> _DIRECTIONS FOR THIS TASK_:
For each entry, repeat the text exactly and omit any picture it holds.

(DATASET RECORDS Opens)

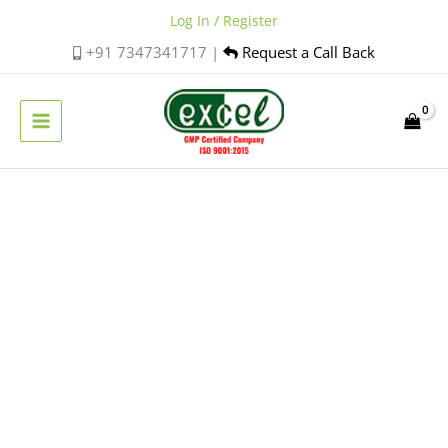
Skip
Log In / Register
to
+91 7347341717 |
Request a Call Back
content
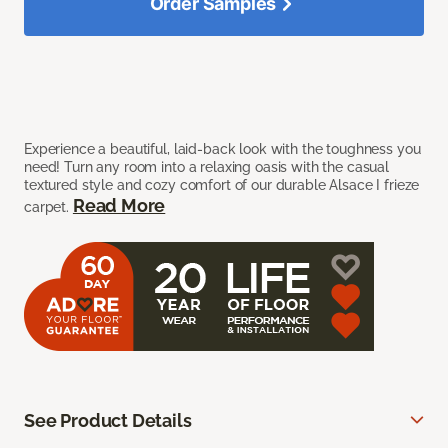
Order Samples
Experience a beautiful, laid-back look with the toughness you
need! Turn any room into a relaxing oasis with the casual
textured style and cozy comfort of our durable Alsace I frieze
Read More
carpet.
See Product Details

(DATASET RECORDS Closes)

> _TASK SOLUTION_:
Skip
Log In / Register
to
+91 7347341717 |
Request a Call Back
content
Order Samples
Experience a beautiful, laid-back look with the toughness you
need! Turn any room into a relaxing oasis with the casual
textured style and cozy comfort of our durable Alsace I frieze
Read More
carpet.
See Product Details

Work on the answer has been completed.